A blow for civility and the First Amendment

If ever there was an example of a cure being worse than the disease, the good burghers of Middleborough, MA, have provided it.

If ever there was an example of a cure being worse than the disease, the good burghers of Middleborough, MA, have provided it.

Earlier this month, residents voted by nearly a 4-to-1 margin to allow the police to impose a $20 fine on any citizen caught using profanity in a public place. Apparently, none of the voters wanted to curtail their ability to curse a blue streak in the privacy of their homes.

The people of Middleborough were reacting to a problem that seems to be growing ever more pervasive in our society, the uncivil way in which we behave.

For the past three years, our firm has conducted public opinion polls that have consistently shown that a significant majority of the American people view incivility as a national problem, and one that is getting worse instead of better.

But the people in Massachusetts are choosing the wrong way to attack the problem. According to various news accounts, the solution in Middleborough is to give police the discretion to choose what language is profane. We can all agree on what that language is, right? Wrong.
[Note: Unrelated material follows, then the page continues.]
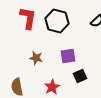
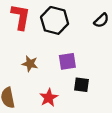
black square: (80, 76) -> (81, 85), turned 32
In the words of the estimable Supreme Court Justice John Marshall Harlan II, “one man's vulgarity is another man's lyric.” To continue the metaphor, it's as if we decided to rid the world of offensive music by imposing a fine for listening to the Sex Pistols - an idea I would vote for, but would not want my local constable to enforce.

Imagine the conversation around the police station in the morning as the staff sergeant goes around the room informing his patrol officers what words they should be listening for and what words are exempt from the $20 ticket. “#$%@#” and “$&@!)+” must be penalized, but it's all right if you hear someone shout “hey, baby” at a good looking woman if she walks past them.

Is that really ok? Might not the woman be more offended by this display of profanity than someone who hears the other words I dare not write in a serious publication?

The First Amendment to the Constitution makes it pretty clear that Congress shall make no laws abridging freedom of speech. It is not an absolute freedom, of course. We can't shout “fire” in a crowded place. But do we really want to burden our police forces with the task of controlling the words that come out of our mouths?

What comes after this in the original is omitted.